● **WORK TO COMPLETE**
Whatever pictures the entries hold, omit them, and output exactly the lines from the one containing "metingen, maar de" through the final line.

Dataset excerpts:
»»

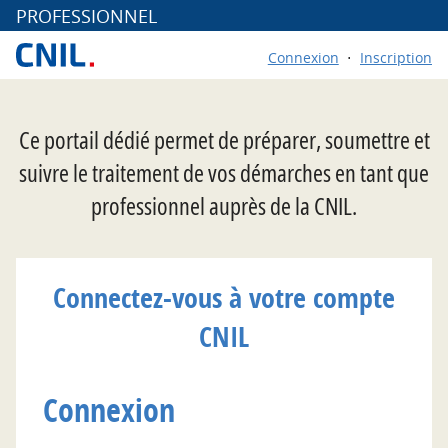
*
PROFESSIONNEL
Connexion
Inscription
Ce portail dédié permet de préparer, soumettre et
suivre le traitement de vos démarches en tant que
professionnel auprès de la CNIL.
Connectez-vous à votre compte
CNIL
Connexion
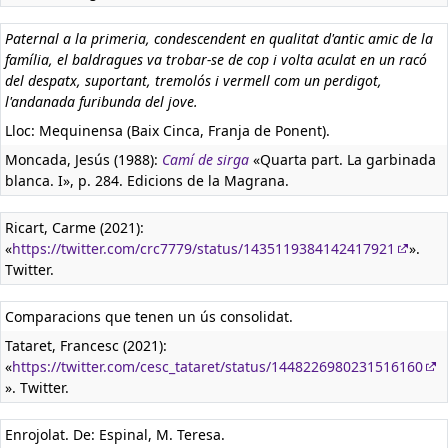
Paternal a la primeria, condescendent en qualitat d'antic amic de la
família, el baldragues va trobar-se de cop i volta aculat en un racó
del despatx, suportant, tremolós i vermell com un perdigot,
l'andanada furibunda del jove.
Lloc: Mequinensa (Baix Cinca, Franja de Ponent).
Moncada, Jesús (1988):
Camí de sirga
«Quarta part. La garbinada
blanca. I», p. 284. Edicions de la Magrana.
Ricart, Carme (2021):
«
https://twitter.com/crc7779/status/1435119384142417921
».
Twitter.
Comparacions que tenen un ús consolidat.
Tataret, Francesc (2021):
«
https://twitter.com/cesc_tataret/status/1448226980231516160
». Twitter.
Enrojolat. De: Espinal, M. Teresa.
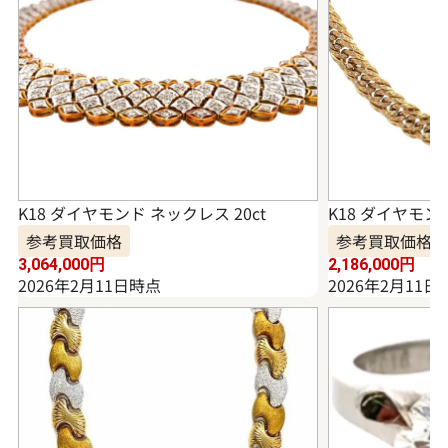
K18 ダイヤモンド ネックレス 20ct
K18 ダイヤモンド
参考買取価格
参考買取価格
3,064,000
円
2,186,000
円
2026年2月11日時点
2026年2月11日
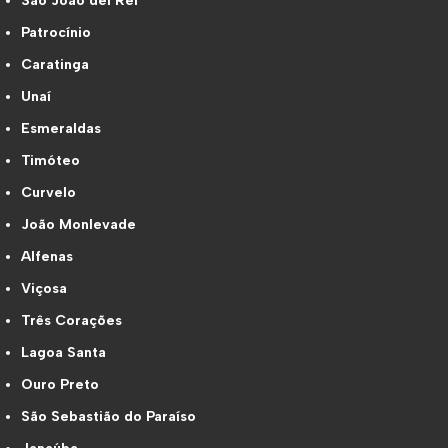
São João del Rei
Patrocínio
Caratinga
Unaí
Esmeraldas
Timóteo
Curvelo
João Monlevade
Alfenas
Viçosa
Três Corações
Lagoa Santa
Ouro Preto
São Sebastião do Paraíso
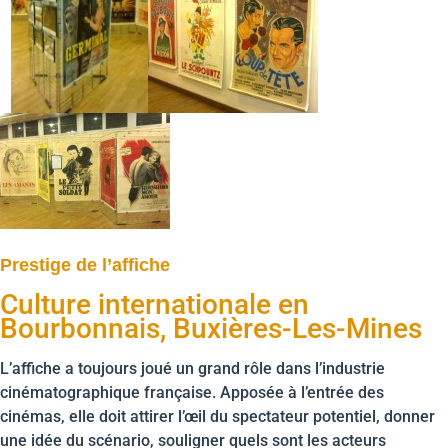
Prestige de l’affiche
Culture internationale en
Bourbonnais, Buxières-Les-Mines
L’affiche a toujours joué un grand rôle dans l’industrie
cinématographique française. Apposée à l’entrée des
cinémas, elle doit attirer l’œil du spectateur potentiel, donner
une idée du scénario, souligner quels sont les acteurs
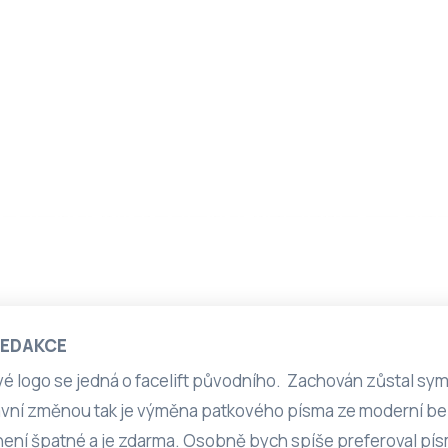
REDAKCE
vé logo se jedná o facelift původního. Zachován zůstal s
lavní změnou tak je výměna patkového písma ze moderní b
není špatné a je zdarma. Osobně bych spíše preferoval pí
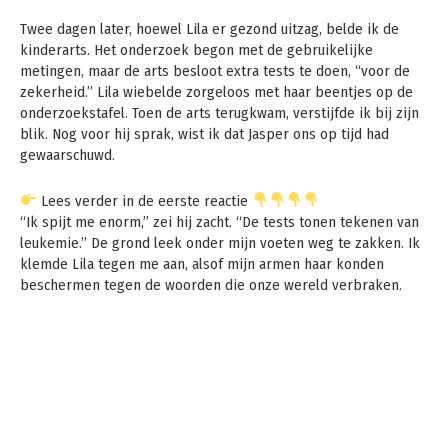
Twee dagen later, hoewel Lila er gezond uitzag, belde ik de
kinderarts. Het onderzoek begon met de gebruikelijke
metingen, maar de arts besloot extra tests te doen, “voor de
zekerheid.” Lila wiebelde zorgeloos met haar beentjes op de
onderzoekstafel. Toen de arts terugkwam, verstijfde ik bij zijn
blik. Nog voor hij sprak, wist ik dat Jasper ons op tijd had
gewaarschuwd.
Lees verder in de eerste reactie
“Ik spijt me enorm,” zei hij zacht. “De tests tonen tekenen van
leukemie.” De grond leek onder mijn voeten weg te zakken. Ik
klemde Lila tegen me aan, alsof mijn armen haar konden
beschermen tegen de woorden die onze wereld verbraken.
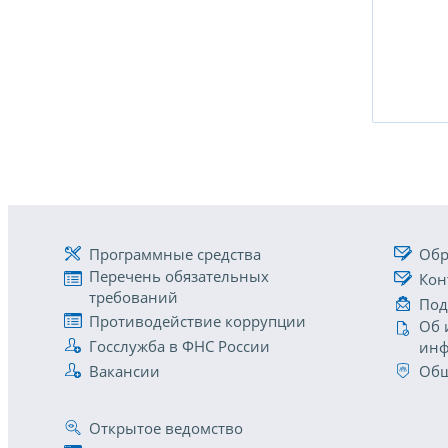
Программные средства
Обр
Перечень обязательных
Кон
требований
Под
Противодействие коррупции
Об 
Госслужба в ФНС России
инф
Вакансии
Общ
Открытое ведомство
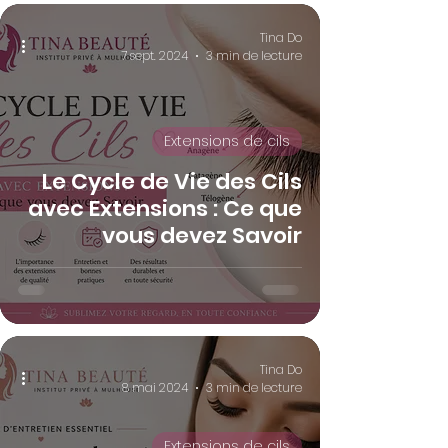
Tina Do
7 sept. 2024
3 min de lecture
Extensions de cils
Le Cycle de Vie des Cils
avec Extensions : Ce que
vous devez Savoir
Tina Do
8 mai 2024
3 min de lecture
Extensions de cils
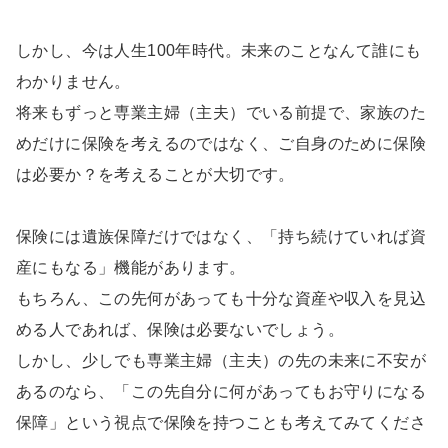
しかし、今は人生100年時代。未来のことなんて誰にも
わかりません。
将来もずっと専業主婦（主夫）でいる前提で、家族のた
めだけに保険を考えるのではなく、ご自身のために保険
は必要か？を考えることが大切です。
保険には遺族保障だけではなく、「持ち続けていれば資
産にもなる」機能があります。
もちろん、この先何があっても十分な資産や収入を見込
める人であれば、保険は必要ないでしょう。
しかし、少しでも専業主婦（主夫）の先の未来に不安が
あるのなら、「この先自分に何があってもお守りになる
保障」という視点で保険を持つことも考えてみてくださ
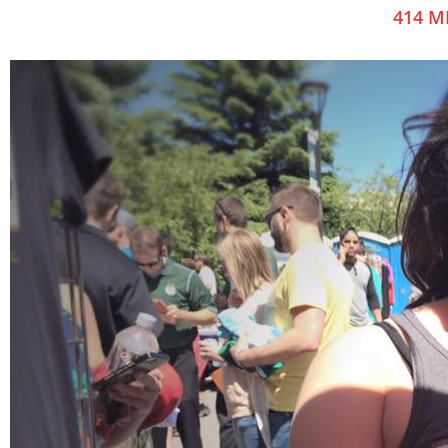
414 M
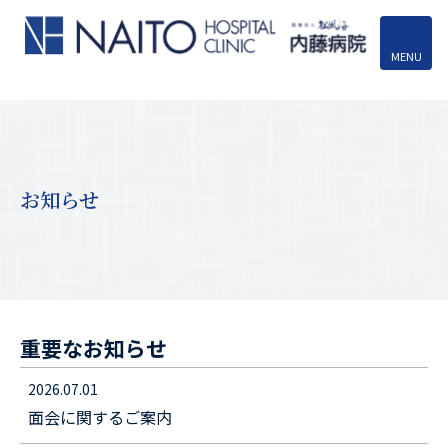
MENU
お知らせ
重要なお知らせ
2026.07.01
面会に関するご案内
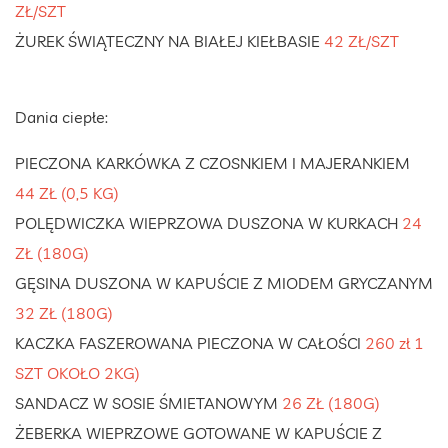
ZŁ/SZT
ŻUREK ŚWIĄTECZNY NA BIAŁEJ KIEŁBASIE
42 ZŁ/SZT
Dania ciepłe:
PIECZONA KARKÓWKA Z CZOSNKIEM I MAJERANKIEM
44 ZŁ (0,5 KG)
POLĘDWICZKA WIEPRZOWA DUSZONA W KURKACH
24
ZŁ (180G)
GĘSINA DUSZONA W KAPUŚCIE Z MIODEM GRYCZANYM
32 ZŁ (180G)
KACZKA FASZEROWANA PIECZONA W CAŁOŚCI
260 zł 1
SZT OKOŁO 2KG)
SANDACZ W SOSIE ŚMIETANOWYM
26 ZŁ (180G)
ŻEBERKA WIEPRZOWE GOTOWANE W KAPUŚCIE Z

««

● **YOUR RESPONSE**
metingen, maar de arts besloot extra tests te doen, “voor de
zekerheid.” Lila wiebelde zorgeloos met haar beentjes op de
onderzoekstafel. Toen de arts terugkwam, verstijfde ik bij zijn
blik. Nog voor hij sprak, wist ik dat Jasper ons op tijd had
gewaarschuwd.
Lees verder in de eerste reactie
“Ik spijt me enorm,” zei hij zacht. “De tests tonen tekenen van
leukemie.” De grond leek onder mijn voeten weg te zakken. Ik
klemde Lila tegen me aan, alsof mijn armen haar konden
beschermen tegen de woorden die onze wereld verbraken.
Программные средства
Обр
Перечень обязательных
Кон
требований
Под
Противодействие коррупции
Об 
Госслужба в ФНС России
инф
Вакансии
Общ
Открытое ведомство
Tina Do
7 sept. 2024
3 min de lecture
Extensions de cils
Le Cycle de Vie des Cils
avec Extensions : Ce que
vous devez Savoir
Tina Do
8 mai 2024
3 min de lecture
Extensions de cils
しかし、今は人生100年時代。未来のことなんて誰にも
わかりません。
将来もずっと専業主婦（主夫）でいる前提で、家族のた
めだけに保険を考えるのではなく、ご自身のために保険
は必要か？を考えることが大切です。
保険には遺族保障だけではなく、「持ち続けていれば資
産にもなる」機能があります。
もちろん、この先何があっても十分な資産や収入を見込
める人であれば、保険は必要ないでしょう。
しかし、少しでも専業主婦（主夫）の先の未来に不安が
あるのなら、「この先自分に何があってもお守りになる
保障」という視点で保険を持つことも考えてみてくださ
414 M
MENU
お知らせ
重要なお知らせ
2026.07.01
面会に関するご案内
ZŁ/SZT
ŻUREK ŚWIĄTECZNY NA BIAŁEJ KIEŁBASIE
42 ZŁ/SZT
Dania ciepłe:
PIECZONA KARKÓWKA Z CZOSNKIEM I MAJERANKIEM
44 ZŁ (0,5 KG)
POLĘDWICZKA WIEPRZOWA DUSZONA W KURKACH
24
ZŁ (180G)
GĘSINA DUSZONA W KAPUŚCIE Z MIODEM GRYCZANYM
32 ZŁ (180G)
KACZKA FASZEROWANA PIECZONA W CAŁOŚCI
260 zł 1
SZT OKOŁO 2KG)
SANDACZ W SOSIE ŚMIETANOWYM
26 ZŁ (180G)
ŻEBERKA WIEPRZOWE GOTOWANE W KAPUŚCIE Z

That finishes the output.